Wing Tzun Kung Fu ist eine traditionelle chinesische Kampfkunst. Der Überlieferung nach wurde Wing Tzun Kung Fu vor ca. 300 Jahren an einem Shaolin Kloster von der buddhistischen Nonne Ng Mui entwickelt. Ng Mui war zuvor bereits Meisterin der 5 großen Shaolin Kung Fu Tier Stile: Drache – Schlange – Tiger – Leopard – Kranich.
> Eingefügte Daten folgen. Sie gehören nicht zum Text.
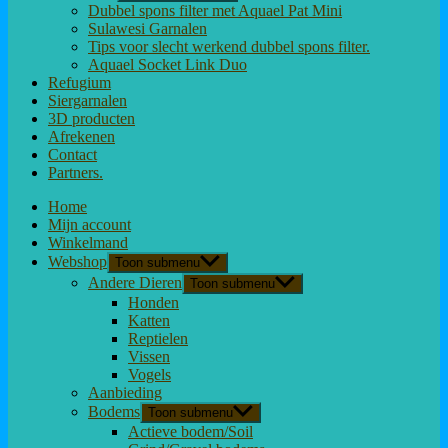
Dubbel spons filter met Aquael Pat Mini
Sulawesi Garnalen
Tips voor slecht werkend dubbel spons filter.
Aquael Socket Link Duo
Refugium
Siergarnalen
3D producten
Afrekenen
Contact
Partners.
Home
Mijn account
Winkelmand
Webshop
Toon submenu
Andere Dieren
Toon submenu
Honden
Katten
Reptielen
Vissen
Vogels
Aanbieding
Bodems
Toon submenu
Actieve bodem/Soil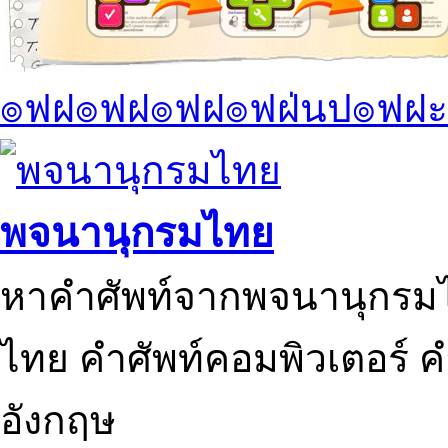
๏ฟฝ๏ฟฝ๏ฟฝ๏ฟฝ่นป๏ฟฝะ
พจนานุกรมไทย
หาคำศัพท์จากพจนานุกรมไ
ไทย คำศัพท์คอมพิวเตอร์ 
อังกฤษ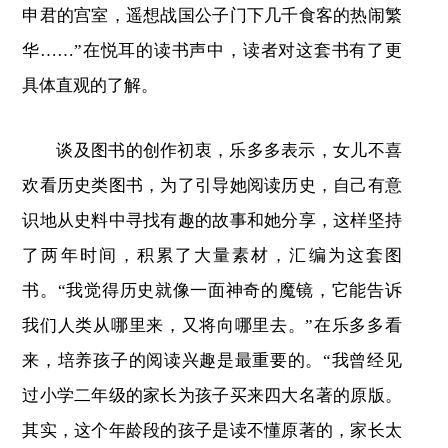
申君的宫室，遥想战国公子门下几千食客的热闹繁
华……”在悦耳的读书声中，读者对这套书有了更
具体直观
的
了解。
谈及图书的创作初衷，乐多多表示，女儿不喜
欢看历史类图书，为了引导她阅读历史，自己有意
识地从史料中寻找有趣的故事和她分享，这样坚持
了两年时间，积累了大量素材，汇编为这套图
书。“我觉得历史就像一面神奇的魔镜，它能告诉
我们人类从哪里来，又将向哪里去。”在乐多多看
来，培养孩子的阅读兴趣是最重要的。“我曾经见
过小学二年级的家长为孩子买来四大名著的原版。
其实，这个年龄段的孩子是读不懂原著的，家长太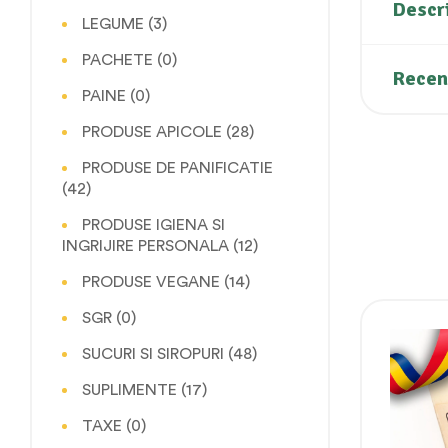
Descr
LEGUME
(3)
PACHETE
(0)
Recenz
PAINE
(0)
PRODUSE APICOLE
(28)
PRODUSE DE PANIFICATIE
(42)
PRODUSE IGIENA SI
INGRIJIRE PERSONALA
(12)
PRODUSE VEGANE
(14)
SGR
(0)
SUCURI SI SIROPURI
(48)
SUPLIMENTE
(17)
TAXE
(0)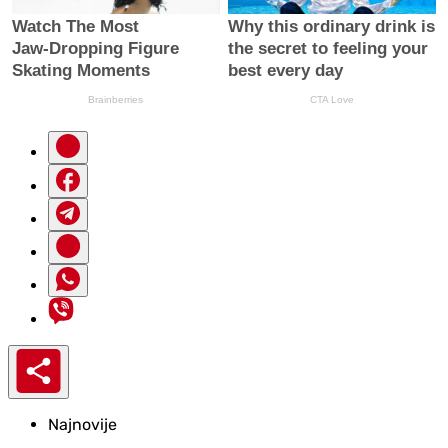
Najnovije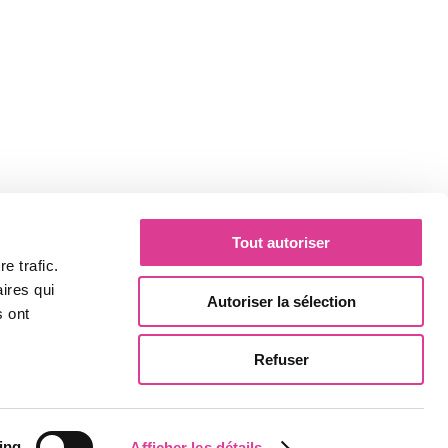
n
Tout autoriser
e trafic.
ires qui
Autoriser la sélection
s ont
Refuser
ing
Afficher les détails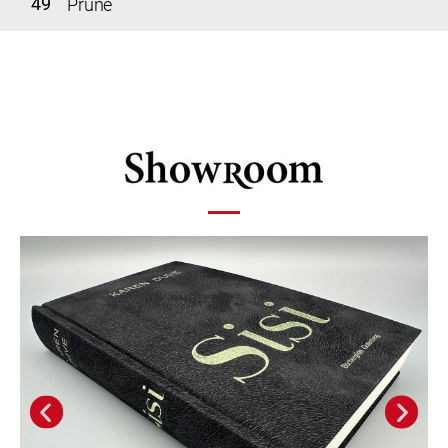
49
Prune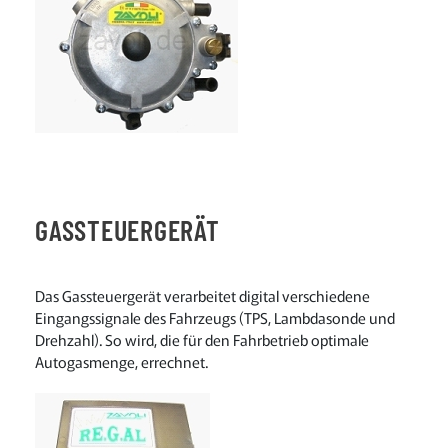
GASSTEUERGERÄT
Das Gassteuergerät verarbeitet digital verschiedene
Eingangssignale des Fahrzeugs (TPS, Lambdasonde und
Drehzahl). So wird, die für den Fahrbetrieb optimale
Autogasmenge, errechnet.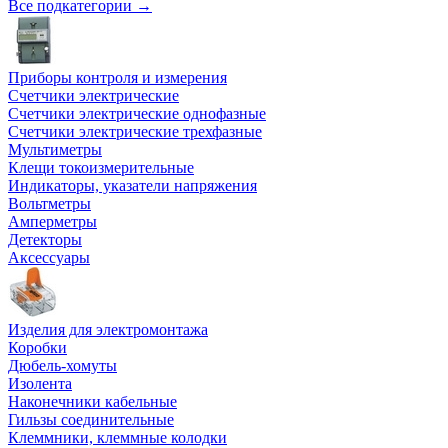
Все подкатегории →
Приборы контроля и измерения
Счетчики электрические
Счетчики электрические однофазные
Счетчики электрические трехфазные
Мультиметры
Клещи токоизмерительные
Индикаторы, указатели напряжения
Вольтметры
Амперметры
Детекторы
Аксессуары
Изделия для электромонтажа
Коробки
Дюбель-хомуты
Изолента
Наконечники кабельные
Гильзы соединительные
Клеммники, клеммные колодки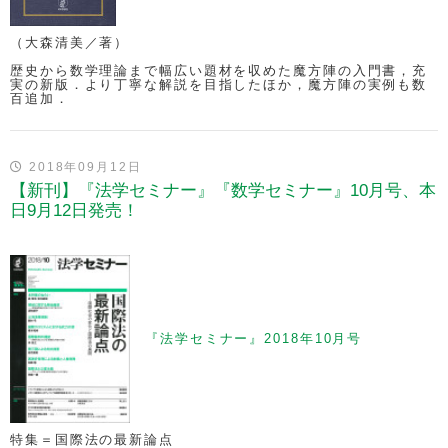
（大森清美／著）
歴史から数学理論まで幅広い題材を収めた魔方陣の入門書，充
実の新版．より丁寧な解説を目指したほか，魔方陣の実例も数
百追加．
2018年09月12日
【新刊】『法学セミナー』『数学セミナー』10月号、本
日9月12日発売！
『法学セミナー』2018年10月号
特集＝国際法の最新論点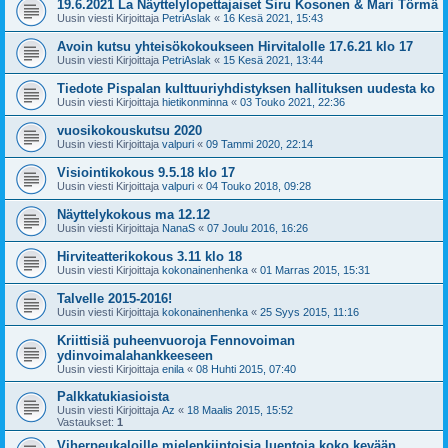
19.6.2021 La Näyttelylopettajaiset Siru Kosonen & Mari Törmä
Uusin viesti Kirjoittaja
PetriAslak
«
16 Kesä 2021, 15:43
Avoin kutsu yhteisökokoukseen Hirvitalolle 17.6.21 klo 17
Uusin viesti Kirjoittaja
PetriAslak
«
15 Kesä 2021, 13:44
Tiedote Pispalan kulttuuriyhdistyksen hallituksen uudesta ko
Uusin viesti Kirjoittaja
hietikonminna
«
03 Touko 2021, 22:36
vuosikokouskutsu 2020
Uusin viesti Kirjoittaja
valpuri
«
09 Tammi 2020, 22:14
Visiointikokous 9.5.18 klo 17
Uusin viesti Kirjoittaja
valpuri
«
04 Touko 2018, 09:28
Näyttelykokous ma 12.12
Uusin viesti Kirjoittaja
NanaS
«
07 Joulu 2016, 16:26
Hirviteatterikokous 3.11 klo 18
Uusin viesti Kirjoittaja
kokonainenhenka
«
01 Marras 2015, 15:31
Talvelle 2015-2016!
Uusin viesti Kirjoittaja
kokonainenhenka
«
25 Syys 2015, 11:16
Kriittisiä puheenvuoroja Fennovoiman
ydinvoimalahankkeeseen
Uusin viesti Kirjoittaja
enila
«
08 Huhti 2015, 07:40
Palkkatukiasioista
Uusin viesti Kirjoittaja
Az
«
18 Maalis 2015, 15:52
Vastaukset:
1
Viherpeukaloille mielenkiintoisia luentoja koko kevään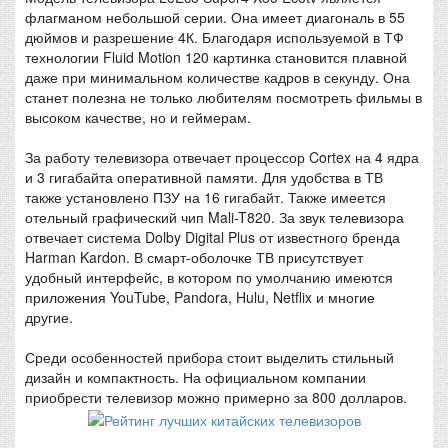
флагманом небольшой серии. Она имеет диагональ в 55
дюймов и разрешение 4К. Благодаря используемой в ТФ
технологии Fluid Motion 120 картинка становится плавной
даже при минимальном количестве кадров в секунду. Она
станет полезна не только любителям посмотреть фильмы в
высоком качестве, но и геймерам.
За работу телевизора отвечает процессор Cortex на 4 ядра
и 3 гигабайта оперативной памяти. Для удобства в ТВ
также установлено ПЗУ на 16 гигабайт. Также имеется
отельный графический чип Mali-T820. За звук телевизора
отвечает система Dolby Digital Plus от известного бренда
Harman Kardon. В смарт-оболочке ТВ присутствует
удобный интерфейс, в котором по умолчанию имеются
приложения YouTube, Pandora, Hulu, Netflix и многие
другие.
Среди особенностей прибора стоит выделить стильный
дизайн и компактность. На официальном компании
приобрести телевизор можно примерно за 800 долларов.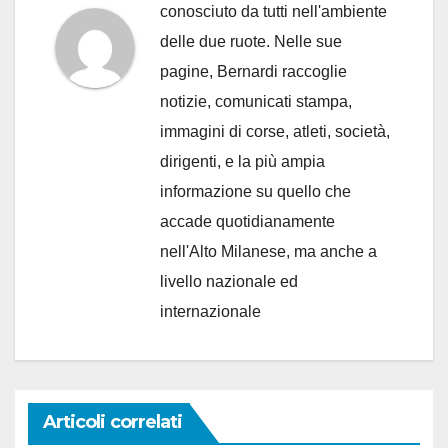
conosciuto da tutti nell'ambiente
delle due ruote. Nelle sue
pagine, Bernardi raccoglie
notizie, comunicati stampa,
immagini di corse, atleti, società,
dirigenti, e la più ampia
informazione su quello che
accade quotidianamente
nell'Alto Milanese, ma anche a
livello nazionale ed
internazionale
Articoli correlati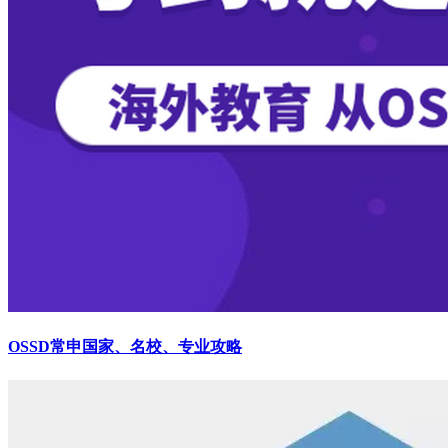
OSSD常申国家、名校、专业攻略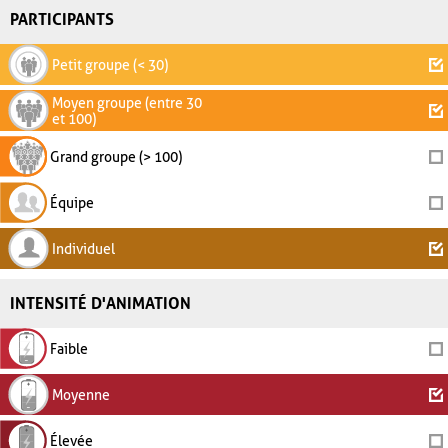
PARTICIPANTS
Petit groupe (< 30)
Moyen groupe (entre 30
et 100)
Grand groupe (> 100)
Équipe
Individuel
INTENSITÉ D'ANIMATION
Faible
Moyenne
Élevée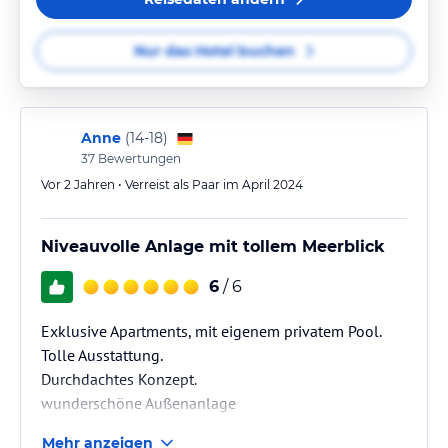
Nur das Hotel buchen
Anne
(
14-18
)
37
Bewertungen
Vor 2 Jahren • Verreist als Paar im April 2024
Niveauvolle Anlage mit tollem Meerblick
6
/ 6
Exklusive Apartments, mit eigenem privatem Pool.
Tolle Ausstattung.
Durchdachtes Konzept.
wunderschöne Außenanlage
Mehr anzeigen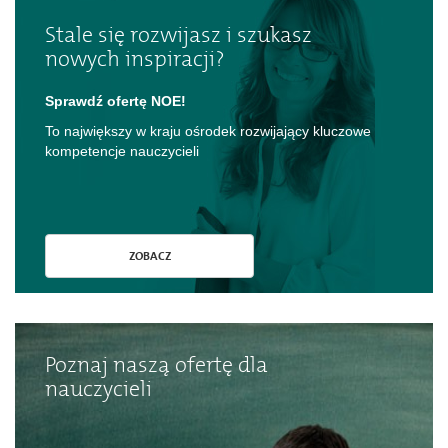
Stale się rozwijasz i szukasz
nowych inspiracji?
Sprawdź ofertę NOE!
To największy w kraju ośrodek rozwijający kluczowe
kompetencje nauczycieli
ZOBACZ
Poznaj naszą ofertę dla
nauczycieli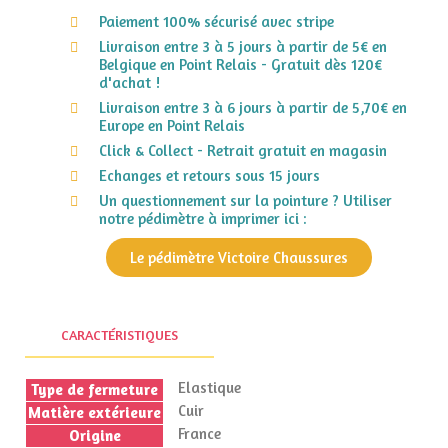
Paiement 100% sécurisé avec stripe
Livraison entre 3 à 5 jours à partir de 5€ en
Belgique en Point Relais - Gratuit dès 120€
d'achat !
Livraison entre 3 à 6 jours à partir de 5,70€ en
Europe en Point Relais
Click & Collect - Retrait gratuit en magasin
Echanges et retours sous 15 jours
Un questionnement sur la pointure ? Utiliser
notre pédimètre à imprimer ici :
Le pédimètre Victoire Chaussures
CARACTÉRISTIQUES
Elastique
Type de fermeture
Cuir
Matière extérieure
France
Origine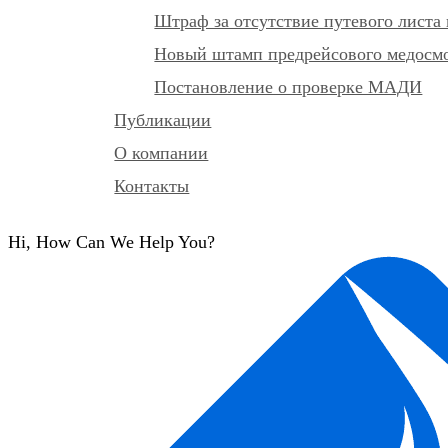
Штраф за отсутствие путевого листа 
Новый штамп предрейсового медосмот
Постановление о проверке МАДИ
Публикации
О компании
Контакты
Hi, How Can We Help You?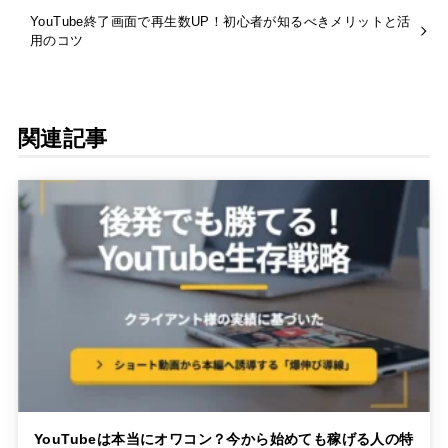
YouTube終了画面で再生数UP！初心者が知るべきメリットと活
用のコツ
関連記事
YouTubeは本当にオワコン？今から始めても稼げる人の特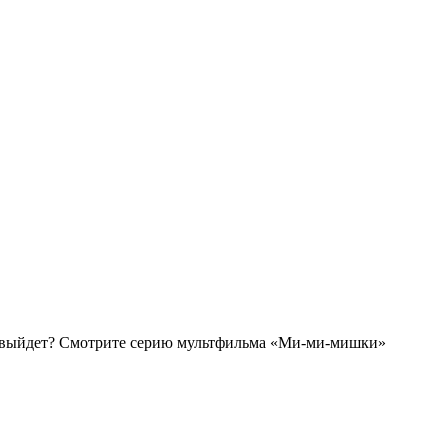
о выйдет?
Смотрите серию мультфильма «Ми-ми-мишки»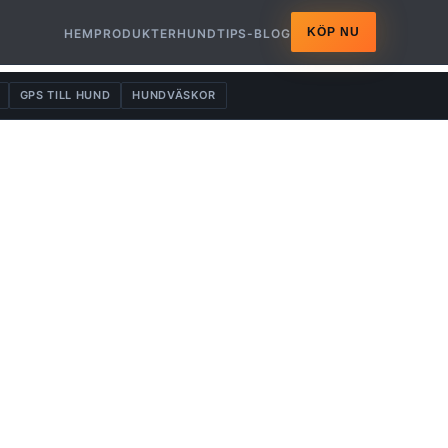
KÖP NU
HEM
PRODUKTER
HUNDTIPS-BLOG
GPS TILL HUND
HUNDVÄSKOR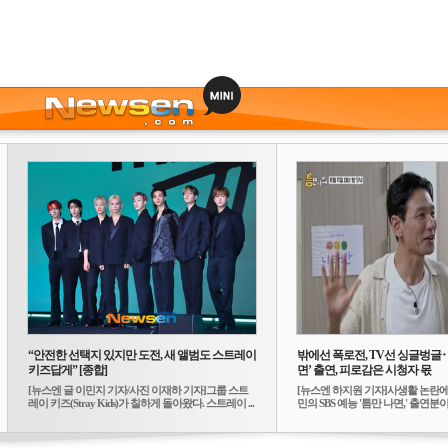
“안전한 선택지 있지만 도전, 새 앨범도 스트레이
밖에선 폭로전, TV선 싱글벙글
키즈답게” [종합]
면’ 출연, 피로감은 시청자 몫
[뉴스엔 글 이민지 기자/사진 이재하 기자]그룹 스트
[뉴스엔 하지원 기자]사생활 논란에
레이 키즈(Stray Kids)가 칠하게 돌아왔다. 스트레이 ...
민의 SBS 예능 '틈만 나면,' 출연분이 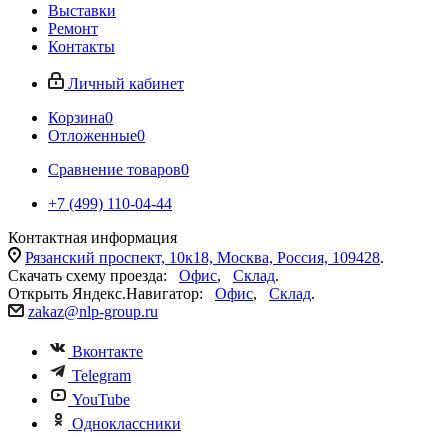
Выставки
Ремонт
Контакты
Личный кабинет
Корзина
0
Отложенные
0
Сравнение товаров
0
+7 (499) 110-04-44
Контактная информация
Рязанский проспект, 10к18, Москва, Россия, 109428
.
Скачать схему проезда:
Офис
,
Склад
.
Открыть Яндекс.Навигатор:
Офис
,
Склад
.
zakaz@nlp-group.ru
Вконтакте
Telegram
YouTube
Одноклассники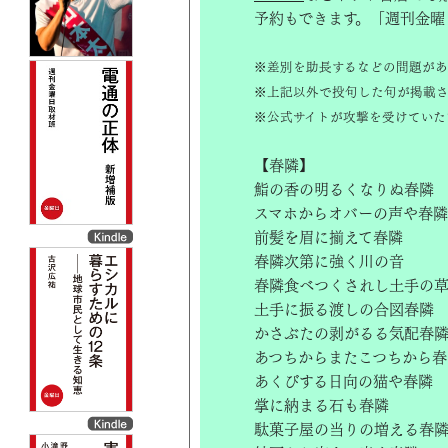
予約もできます。「週刊金曜
※差別を助長するなどの問題があ
※上記以外で投句した句が掲載さ
※公式サイトが攻撃を受けていた
【春隣】
鮨の香の明るくなりぬ春隣
スマホからオバーの声や春隣
前髪を眉に揃えて春隣
春隣次第に強く川の音
春隣食べつくされし土手の
土手に振る渡しの合図春隣
かさぶたの剥がるる気配春
あつちからまたこつちから春
あくびする日向の猫や春隣
掌に納まる石も春隣
駄菓子屋の当りの増える春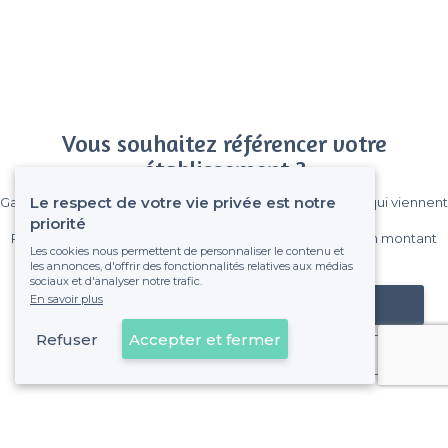
Vous souhaitez référencer votre
établissement ?
Le respect de votre vie privée est notre
Gagnez de nombreux clients parmi le million de visiteurs qui viennent
sur Privateaser chaque mois.
priorité
Pas de commissions et sans engagement, vous payez un montant
Les cookies nous permettent de personnaliser le contenu et
fixe sans risque de voir déraper la facture.
les annonces, d'offrir des fonctionnalités relatives aux médias
sociaux et d'analyser notre trafic.
En savoir plus
Référencer mon établissement
Refuser
Accepter et fermer
Déjà client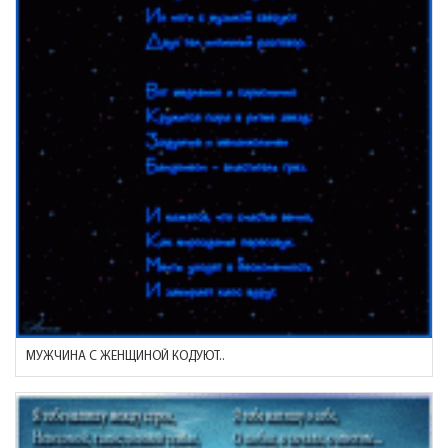
МУЖЧИНА С ЖЕНЩИНОЙ КОДУЮТ..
Ihre erste Schülerin hieß Yim Wing Tzun. Nach ihr wurde Wing Tzun Kung Fu später benannt .Wing Tzun ist nicht als Kampfsport zu bezeichnen. Das liegt besonders daran, dass es nicht auf Wettkampfebene stattfindet, sondern der reinen Selbstverteidigung dient. Grundprinzip des Wing Tzun ist es sich die Kraft des Gegners zunutze zu machen, indem man die Kraft eines Angriffs vom eigenen Körper wegleitet, anstatt zu blocken. Damit ist Wing Tzun eine effektive Form der Selbstverteidigung. Da es im Training lediglich um das Erlernen von Techniken und nicht um körperliche Abhärtung geht, kommt es kaum zu Verletzungen. Eine besondere Charakteristik des Wing Tzun ist generell das Denken in Prinzipien, die der Orientierung dienen sollen und es allgemeingültig machen, sodass sowohl im Training als auch im Ernstfall klar ist, was zu tun ist.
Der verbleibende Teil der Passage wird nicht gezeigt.